Ru Xutong, Qi Minghui, Xia Haoming, Qiao Longxin, Song Hongquan
State Key Laboratory of Spatial Datum, College of Remote Sensing and Geoinformatics Engineering, Faculty of Geographical Science and Engineering, Henan University, Zhengzhou 450046, China.
State Key Laboratory of Spatial Datum, College of Remote Sensing and Geoinformatics Engineering, Faculty of Geographical Science and Engineering, Henan University, Zhengzhou 450046, China; Henan Key Laboratory of Air Pollution Control and Ecological Security, College of Geographic Sciences, Faculty of Geographical Science and Engineering, Henan University, Kaifeng, 475004, China.

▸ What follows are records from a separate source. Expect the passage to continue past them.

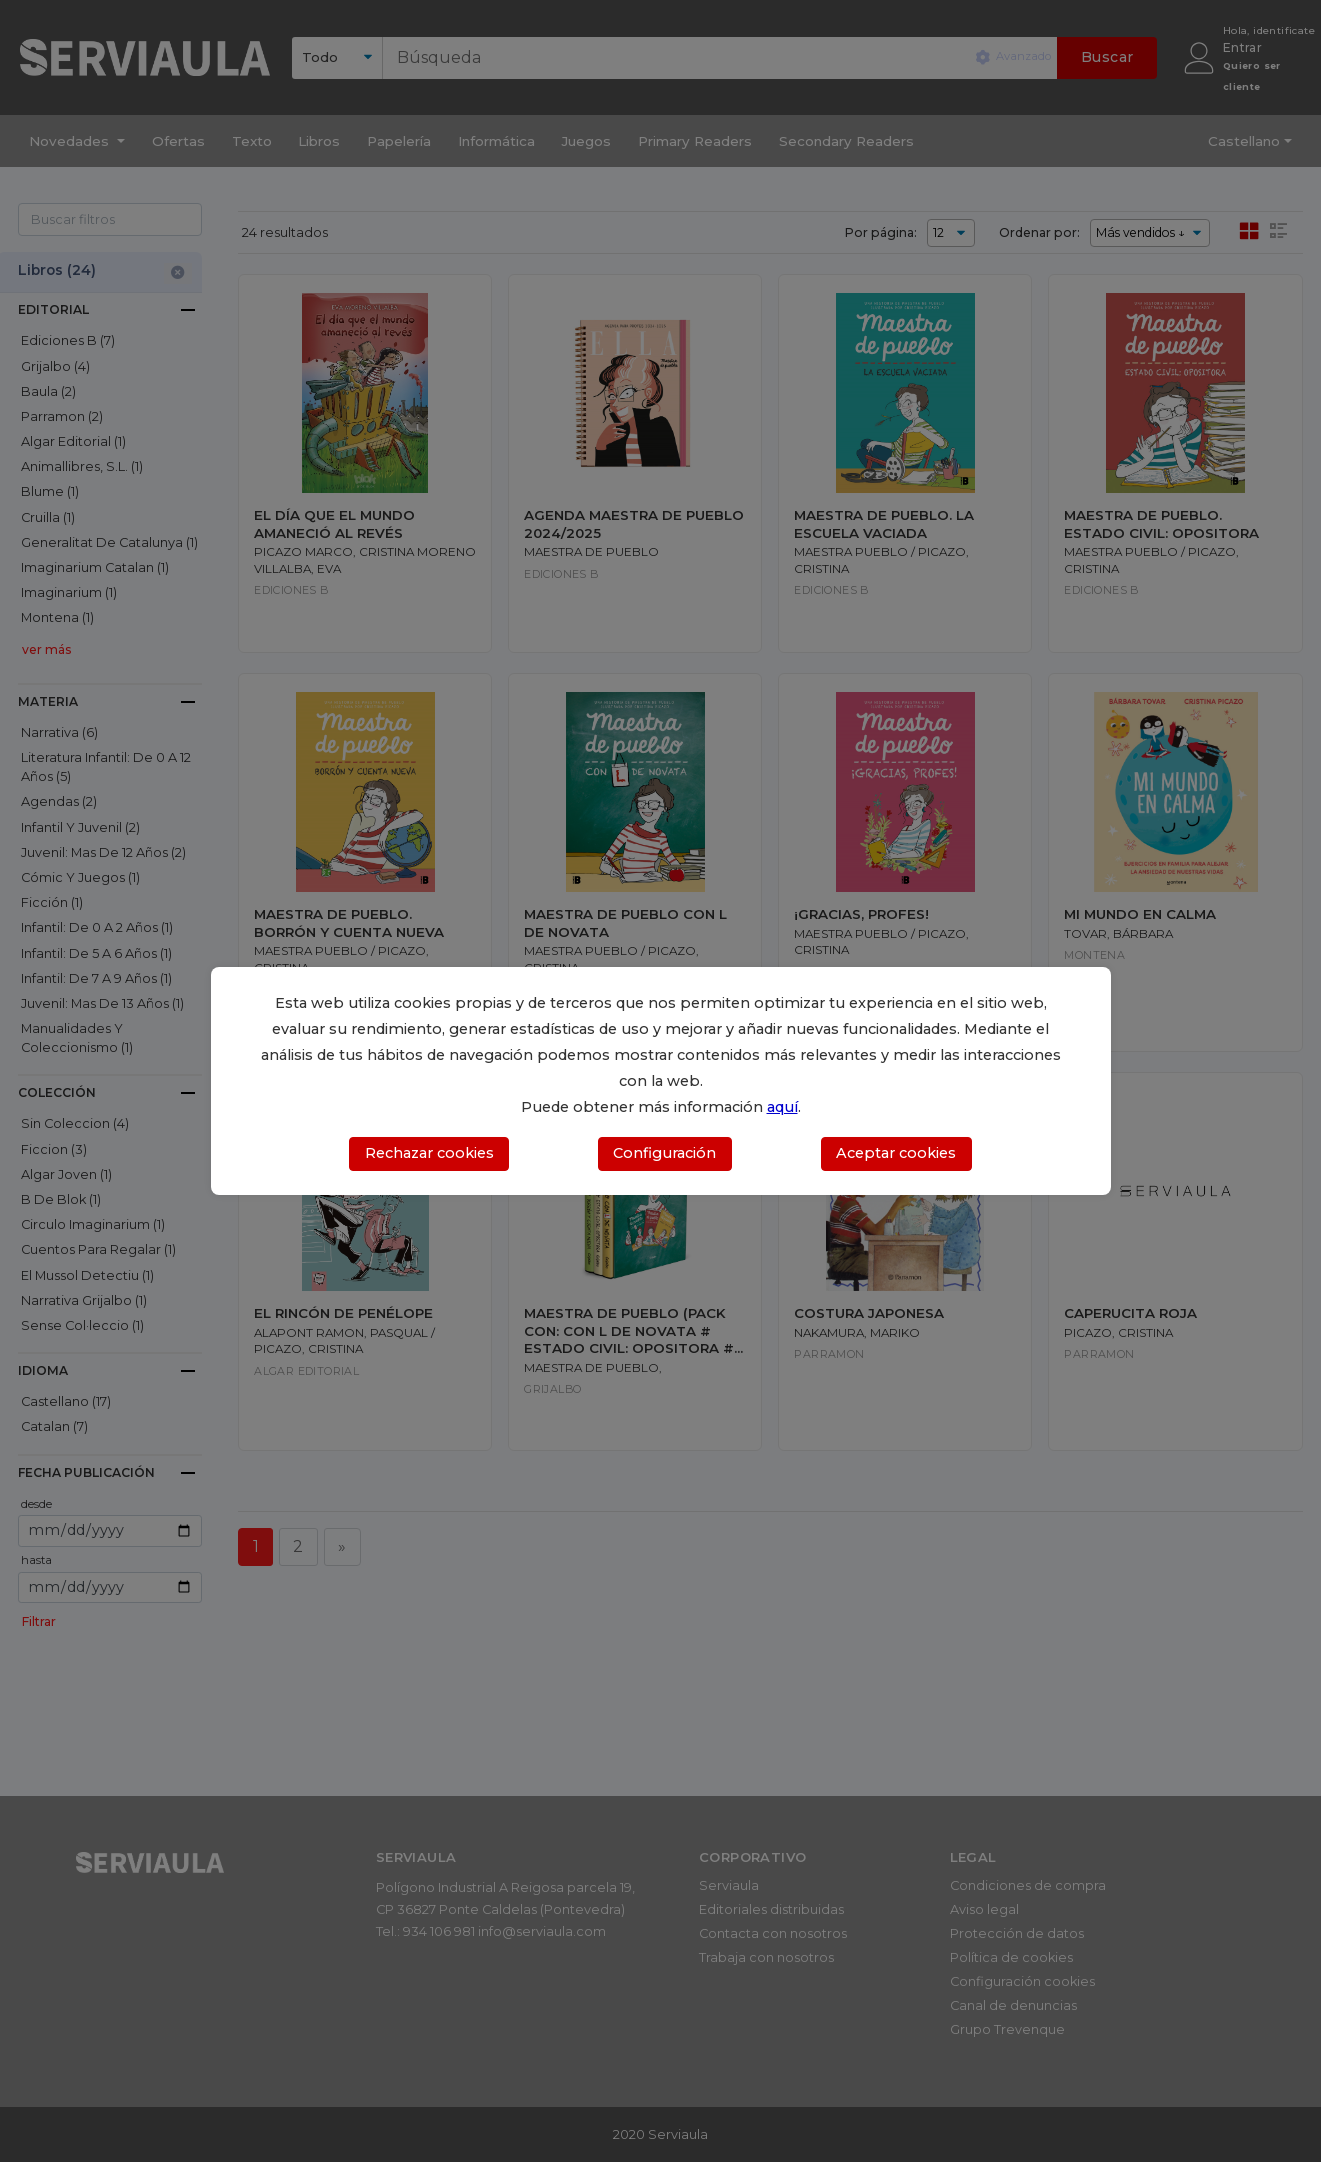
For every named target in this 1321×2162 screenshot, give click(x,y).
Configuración (664, 1153)
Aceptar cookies (896, 1153)
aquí (782, 1107)
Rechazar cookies (429, 1153)
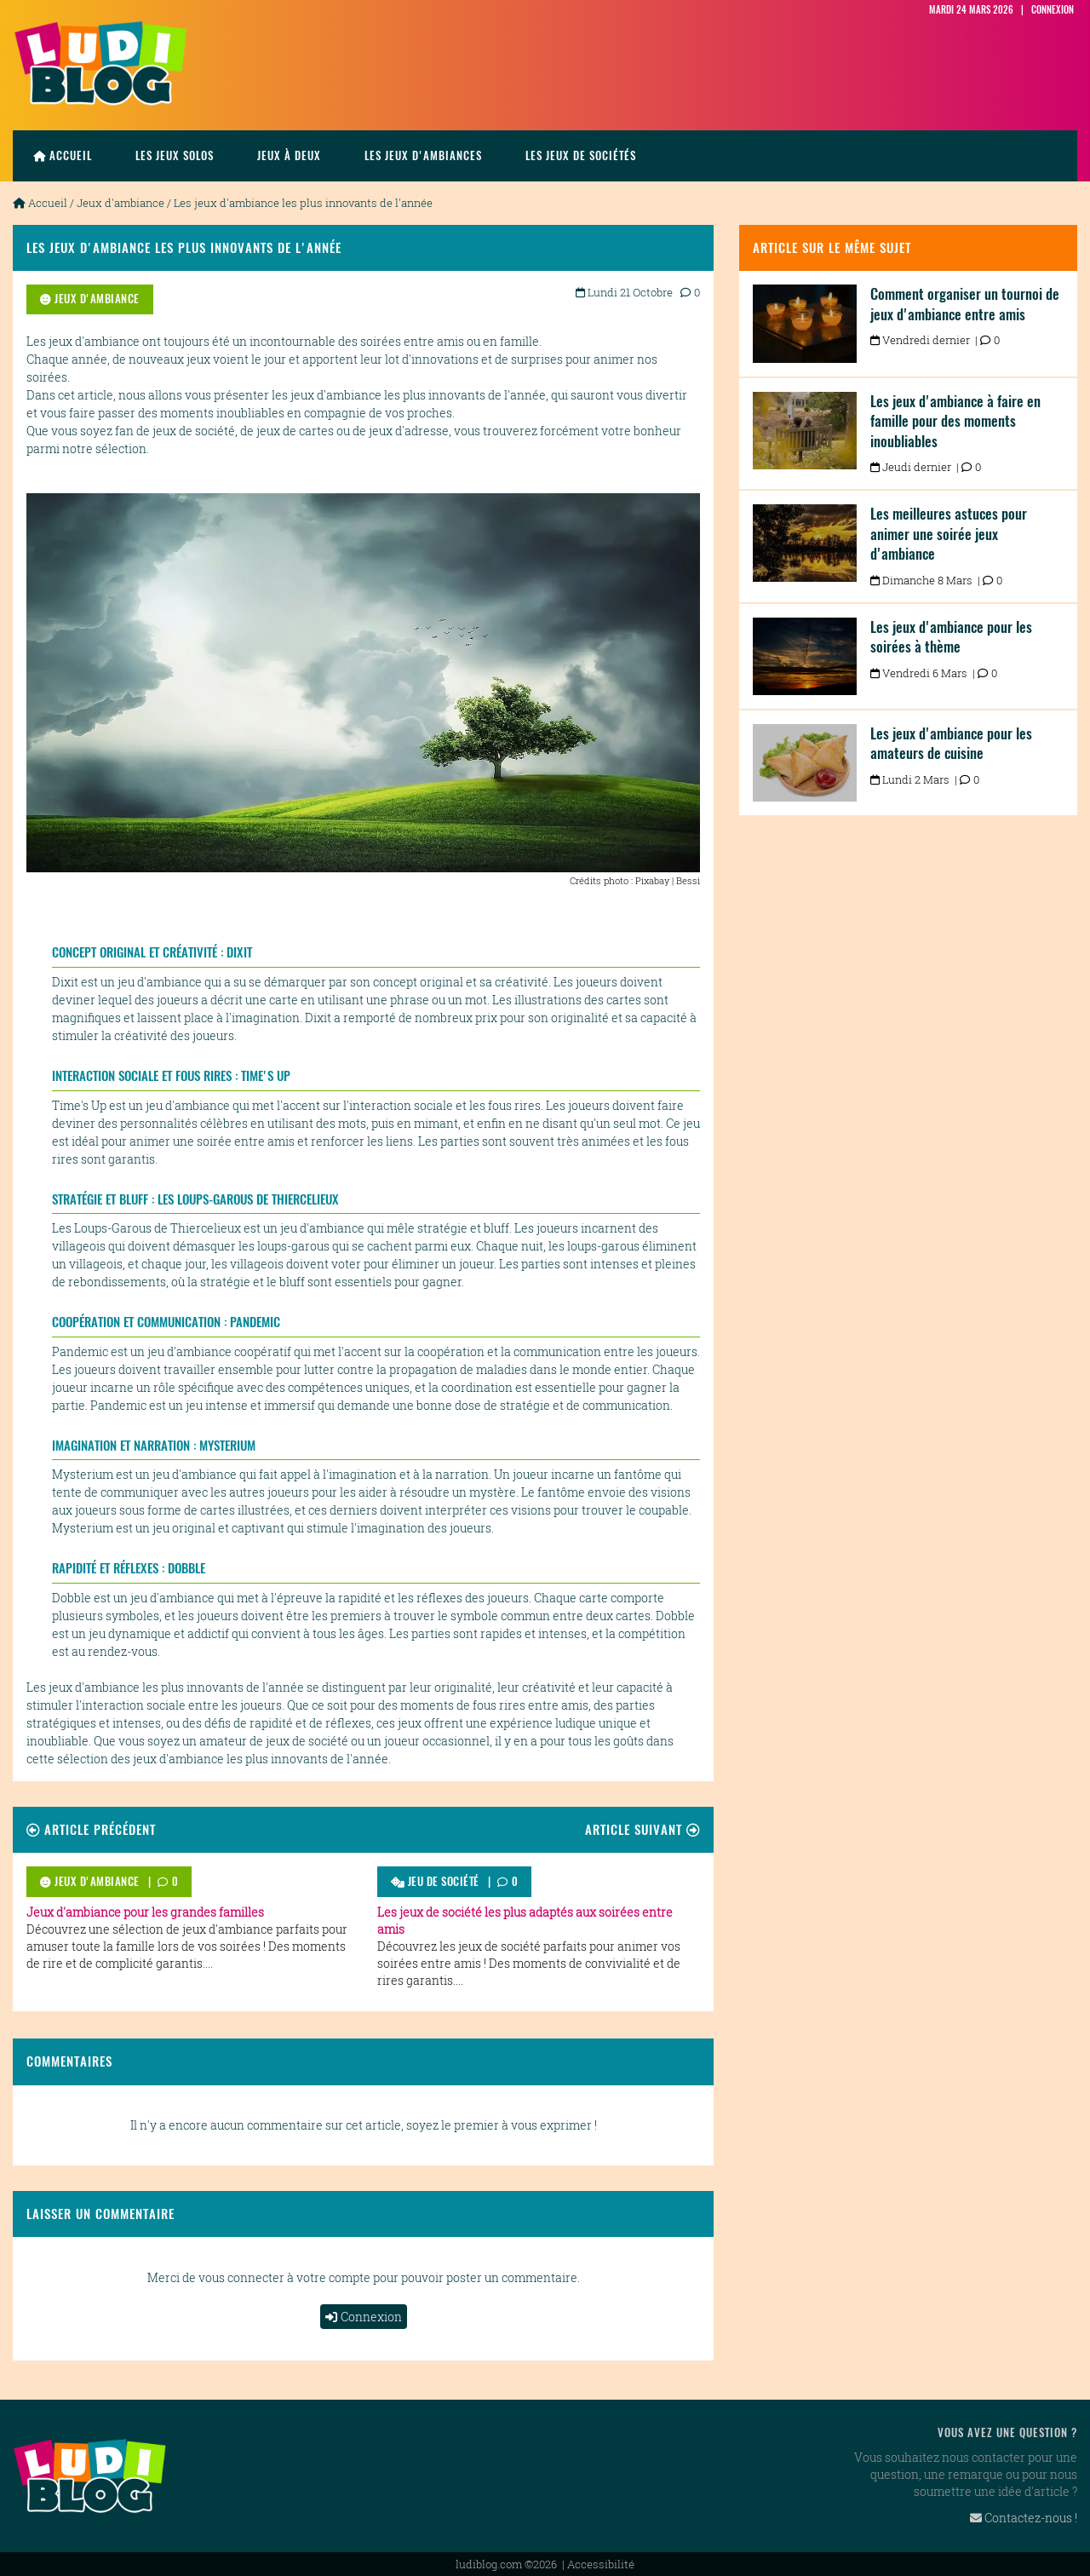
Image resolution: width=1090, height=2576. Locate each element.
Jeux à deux (289, 155)
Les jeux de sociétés (580, 155)
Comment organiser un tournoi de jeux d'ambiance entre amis (964, 304)
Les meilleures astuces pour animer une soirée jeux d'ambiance (948, 533)
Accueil (62, 155)
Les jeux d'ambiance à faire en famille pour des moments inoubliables (955, 421)
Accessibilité (600, 2564)
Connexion (363, 2317)
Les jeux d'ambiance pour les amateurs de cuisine (951, 743)
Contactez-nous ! (1023, 2518)
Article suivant (642, 1829)
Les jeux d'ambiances (423, 155)
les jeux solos (174, 155)
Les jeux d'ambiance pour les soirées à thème (951, 637)
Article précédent (91, 1829)
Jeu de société (435, 1881)
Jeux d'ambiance (120, 203)
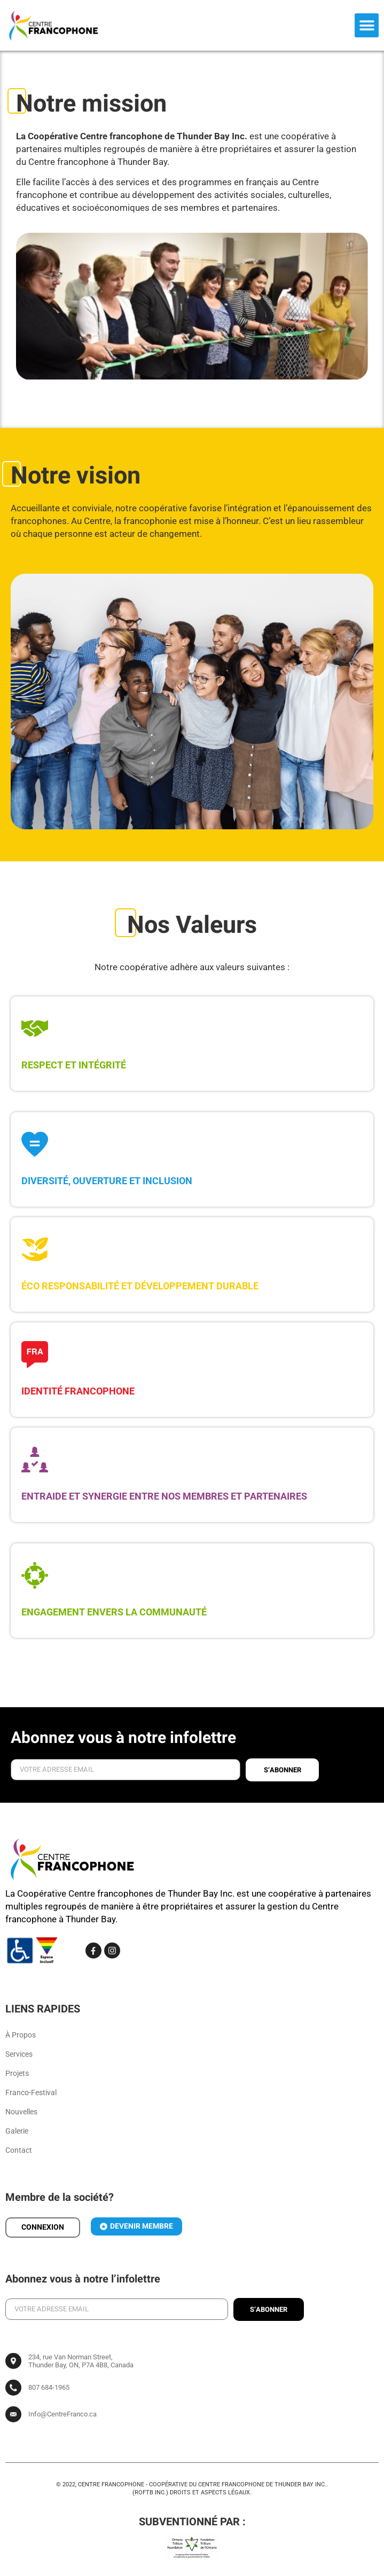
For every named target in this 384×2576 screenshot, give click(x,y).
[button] (367, 25)
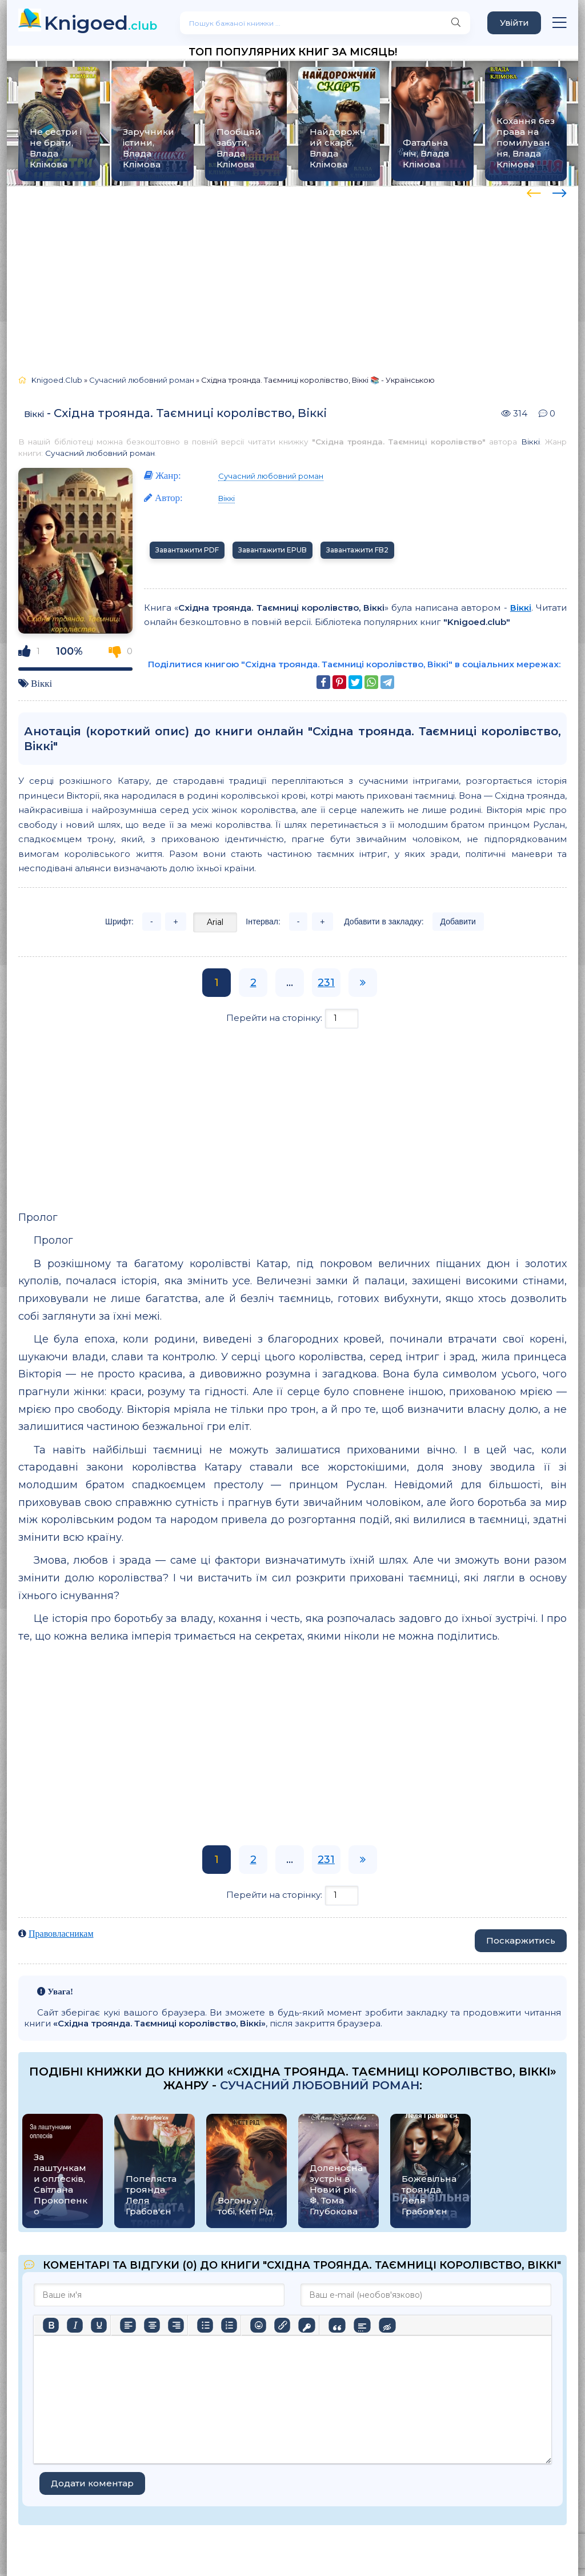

J Environ Manage. 2025 Aug;389:126026. doi: 10.1016/j.jenvman.2025.126026. Epub 2025 Jun 2.
As global climate change intensifies and uncertainties for terrestrial ecosystems grow, it remains unclear how greenhouse gas emissions (GGE) and land use and cover change (LUCC) jointly shape future Gross Primary Productivity (GPP)-especially in critical regions such as the Yellow River Basin (YRB). Using a coupled modeling framework that integrates the Weather Research and Forecasting (WRF) model and the Joint UK Land Environment Simulator (JULES), we investigated GPP responses under moderate- (SSP245) and high-emission (SSP585) pathways for 2030 and 2060. Results indicated that GGE-driven warming and precipitation increases generally enhance basin-wide GPP, with particularly strong gains in regions such as Gansu, Ningxia, and Shaanxi, where climate conditions become both warmer and wetter. By comparison, LUCC-induced climate effects, though less pronounced at the basin scale, introduce spatially heterogeneous changes primarily through altered precipitation patterns rather than temperature shifts. Overall, while GGE remains the dominant force shaping large-scale GPP responses, LUCC-driven climatic variations can refine localized productivity outcomes. These findings offer insights into ecosystem productivity trajectories over regions such as the YRB in the world, where global warming and land management changes intersect, thereby informing conservation strategies and carbon neutrality policies.
随着全球气候变化加剧,陆地生态系统的不确定性增加,目前尚不清楚温室气体排放(GGE)和土地利用与覆盖变化(LUCC)如何共同塑造未来的总初级生产力(GPP),尤其是在黄河流域(YRB)等关键地区。我们使用一个耦合建模框架,该框架整合了天气研究与预报(WRF)模型和联合英国陆地环境模拟器(JULES),研究了2030年和2060年在中等排放情景(SSP245)和高排放情景(SSP585)下GPP的响应情况。结果表明,GGE驱动的变暖和降水增加总体上提高了流域范围内的GPP,在甘肃、宁夏和陕西等气候条件变得更温暖湿润的地区,GPP的增加尤为显著。相比之下,LUCC引起的气候效应虽然在流域尺度上不太明显,但主要通过改变降水模式而非温度变化引入了空间异质性变化。总体而言,虽然GGE仍然是塑造大规模GPP响应的主导力量,但LUCC驱动的气候变化可以细化局部生产力结果。这些发现为全球变暖与土地管理变化相互交织的黄河流域等地区的生态系统生产力轨迹提供了见解,从而为保护策略和碳中和政策提供了参考。